Start of THE DATA

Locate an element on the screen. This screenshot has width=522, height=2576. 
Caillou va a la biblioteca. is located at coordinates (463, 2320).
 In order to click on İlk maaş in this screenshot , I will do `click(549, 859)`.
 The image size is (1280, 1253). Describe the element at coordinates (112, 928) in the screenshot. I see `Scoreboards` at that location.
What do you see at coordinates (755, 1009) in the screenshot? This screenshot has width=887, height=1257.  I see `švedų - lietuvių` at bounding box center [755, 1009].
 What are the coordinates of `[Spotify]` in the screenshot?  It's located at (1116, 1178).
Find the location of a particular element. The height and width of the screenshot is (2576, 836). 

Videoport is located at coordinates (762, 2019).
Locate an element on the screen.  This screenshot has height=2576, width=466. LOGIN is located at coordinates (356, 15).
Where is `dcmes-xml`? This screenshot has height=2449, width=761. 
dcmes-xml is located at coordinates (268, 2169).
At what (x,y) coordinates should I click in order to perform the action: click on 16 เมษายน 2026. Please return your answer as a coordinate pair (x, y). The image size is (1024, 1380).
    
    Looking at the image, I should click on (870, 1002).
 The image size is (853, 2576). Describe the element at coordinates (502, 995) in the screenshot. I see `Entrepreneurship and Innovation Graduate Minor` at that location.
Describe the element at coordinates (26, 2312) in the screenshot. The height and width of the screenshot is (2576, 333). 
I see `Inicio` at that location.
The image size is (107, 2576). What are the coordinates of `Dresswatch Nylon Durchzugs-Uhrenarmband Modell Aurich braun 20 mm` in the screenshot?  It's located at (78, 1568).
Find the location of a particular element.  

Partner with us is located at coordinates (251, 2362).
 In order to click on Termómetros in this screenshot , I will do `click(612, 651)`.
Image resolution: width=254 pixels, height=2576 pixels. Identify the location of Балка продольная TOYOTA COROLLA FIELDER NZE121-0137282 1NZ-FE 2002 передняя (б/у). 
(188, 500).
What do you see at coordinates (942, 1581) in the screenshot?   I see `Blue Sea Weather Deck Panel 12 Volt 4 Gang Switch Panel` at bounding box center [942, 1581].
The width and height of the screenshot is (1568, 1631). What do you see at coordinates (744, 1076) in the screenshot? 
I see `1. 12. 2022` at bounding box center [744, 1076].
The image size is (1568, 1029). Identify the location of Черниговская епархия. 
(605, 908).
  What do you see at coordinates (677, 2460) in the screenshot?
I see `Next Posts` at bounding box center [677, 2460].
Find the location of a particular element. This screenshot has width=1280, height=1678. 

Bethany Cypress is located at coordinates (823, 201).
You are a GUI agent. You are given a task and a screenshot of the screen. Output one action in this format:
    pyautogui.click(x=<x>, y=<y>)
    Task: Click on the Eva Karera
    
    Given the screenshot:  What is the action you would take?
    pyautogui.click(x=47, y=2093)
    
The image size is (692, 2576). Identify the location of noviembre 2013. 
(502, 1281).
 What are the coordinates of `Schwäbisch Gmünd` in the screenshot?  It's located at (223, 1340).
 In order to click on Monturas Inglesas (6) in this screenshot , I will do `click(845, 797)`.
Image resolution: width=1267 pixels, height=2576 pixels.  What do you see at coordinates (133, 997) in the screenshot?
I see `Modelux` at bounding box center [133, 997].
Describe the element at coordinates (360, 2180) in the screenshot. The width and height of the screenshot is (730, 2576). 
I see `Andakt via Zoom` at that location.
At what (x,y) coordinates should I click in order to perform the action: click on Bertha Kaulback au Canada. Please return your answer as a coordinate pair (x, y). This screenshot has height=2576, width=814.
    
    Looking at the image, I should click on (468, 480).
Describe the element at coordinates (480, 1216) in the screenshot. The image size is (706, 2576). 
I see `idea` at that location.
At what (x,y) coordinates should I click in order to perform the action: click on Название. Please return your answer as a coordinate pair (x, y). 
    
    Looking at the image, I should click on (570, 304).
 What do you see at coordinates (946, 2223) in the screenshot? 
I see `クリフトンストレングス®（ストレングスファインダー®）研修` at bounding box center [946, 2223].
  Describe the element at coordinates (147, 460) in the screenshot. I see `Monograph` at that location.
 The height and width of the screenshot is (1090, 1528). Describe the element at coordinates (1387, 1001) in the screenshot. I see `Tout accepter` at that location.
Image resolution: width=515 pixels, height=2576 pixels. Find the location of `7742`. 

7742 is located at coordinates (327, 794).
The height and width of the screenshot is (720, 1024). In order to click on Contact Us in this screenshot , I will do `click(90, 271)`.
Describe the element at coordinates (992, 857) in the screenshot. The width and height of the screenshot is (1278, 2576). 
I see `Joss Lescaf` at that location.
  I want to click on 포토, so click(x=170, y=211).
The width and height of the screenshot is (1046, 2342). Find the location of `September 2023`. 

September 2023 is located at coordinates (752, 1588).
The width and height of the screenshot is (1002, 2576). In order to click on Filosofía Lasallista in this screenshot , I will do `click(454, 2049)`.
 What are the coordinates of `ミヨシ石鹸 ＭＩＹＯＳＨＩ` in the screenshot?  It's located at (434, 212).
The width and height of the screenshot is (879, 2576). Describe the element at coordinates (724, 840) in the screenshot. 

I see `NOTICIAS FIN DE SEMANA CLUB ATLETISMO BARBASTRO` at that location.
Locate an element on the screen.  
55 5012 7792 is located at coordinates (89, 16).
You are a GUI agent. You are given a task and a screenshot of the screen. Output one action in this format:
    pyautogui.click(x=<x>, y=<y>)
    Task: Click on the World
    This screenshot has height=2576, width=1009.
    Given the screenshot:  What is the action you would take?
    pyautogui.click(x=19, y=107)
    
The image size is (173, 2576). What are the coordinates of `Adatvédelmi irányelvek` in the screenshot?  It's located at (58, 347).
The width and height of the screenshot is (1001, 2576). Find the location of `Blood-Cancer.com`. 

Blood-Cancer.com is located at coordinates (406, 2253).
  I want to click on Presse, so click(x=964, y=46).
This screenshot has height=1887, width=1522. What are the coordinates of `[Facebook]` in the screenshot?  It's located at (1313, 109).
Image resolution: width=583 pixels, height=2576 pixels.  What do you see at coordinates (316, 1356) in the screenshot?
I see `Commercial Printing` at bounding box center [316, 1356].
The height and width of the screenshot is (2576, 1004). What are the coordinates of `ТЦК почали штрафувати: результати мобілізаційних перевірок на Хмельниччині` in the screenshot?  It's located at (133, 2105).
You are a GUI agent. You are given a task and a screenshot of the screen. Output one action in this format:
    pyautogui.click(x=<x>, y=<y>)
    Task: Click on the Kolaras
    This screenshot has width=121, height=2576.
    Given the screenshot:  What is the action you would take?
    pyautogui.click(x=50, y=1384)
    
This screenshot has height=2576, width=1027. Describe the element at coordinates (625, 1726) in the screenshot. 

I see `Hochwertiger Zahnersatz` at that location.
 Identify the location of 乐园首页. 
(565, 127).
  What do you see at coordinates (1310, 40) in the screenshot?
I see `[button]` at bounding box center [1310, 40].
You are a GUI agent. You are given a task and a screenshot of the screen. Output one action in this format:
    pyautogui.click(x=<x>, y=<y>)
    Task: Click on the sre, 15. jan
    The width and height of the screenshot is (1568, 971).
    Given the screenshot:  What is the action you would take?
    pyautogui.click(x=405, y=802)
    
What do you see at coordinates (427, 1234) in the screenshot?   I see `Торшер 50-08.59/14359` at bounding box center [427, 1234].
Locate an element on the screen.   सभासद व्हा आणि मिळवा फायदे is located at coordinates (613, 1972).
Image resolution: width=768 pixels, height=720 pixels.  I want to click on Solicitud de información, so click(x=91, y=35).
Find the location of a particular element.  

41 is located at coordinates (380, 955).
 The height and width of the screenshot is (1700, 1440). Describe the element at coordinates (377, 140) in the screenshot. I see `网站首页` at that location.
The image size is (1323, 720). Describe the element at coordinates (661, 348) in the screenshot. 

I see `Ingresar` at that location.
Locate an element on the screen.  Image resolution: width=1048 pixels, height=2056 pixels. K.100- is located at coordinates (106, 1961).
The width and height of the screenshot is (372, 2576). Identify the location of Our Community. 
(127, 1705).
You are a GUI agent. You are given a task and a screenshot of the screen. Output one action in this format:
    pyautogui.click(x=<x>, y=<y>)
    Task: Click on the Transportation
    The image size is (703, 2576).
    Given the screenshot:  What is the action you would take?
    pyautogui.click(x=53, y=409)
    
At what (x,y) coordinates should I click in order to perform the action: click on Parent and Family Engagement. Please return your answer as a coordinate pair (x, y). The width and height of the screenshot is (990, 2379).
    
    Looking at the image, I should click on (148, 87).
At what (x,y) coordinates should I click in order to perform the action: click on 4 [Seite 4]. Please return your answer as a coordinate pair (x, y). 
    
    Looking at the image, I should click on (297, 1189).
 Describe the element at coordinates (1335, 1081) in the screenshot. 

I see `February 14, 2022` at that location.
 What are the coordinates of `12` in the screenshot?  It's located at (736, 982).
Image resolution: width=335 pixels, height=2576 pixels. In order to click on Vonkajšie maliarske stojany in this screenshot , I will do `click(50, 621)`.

End of THE DATA

* TASK OBJECTIVE
Write out the records exactly, starting at the first line and stopping after the line that contains "What do you see at coordinates (755, 1009)".

* SOLUTION BELOW
Locate an element on the screen. This screenshot has width=522, height=2576. 
Caillou va a la biblioteca. is located at coordinates (463, 2320).
 In order to click on İlk maaş in this screenshot , I will do `click(549, 859)`.
 The image size is (1280, 1253). Describe the element at coordinates (112, 928) in the screenshot. I see `Scoreboards` at that location.
What do you see at coordinates (755, 1009) in the screenshot? This screenshot has width=887, height=1257.  I see `švedų - lietuvių` at bounding box center [755, 1009].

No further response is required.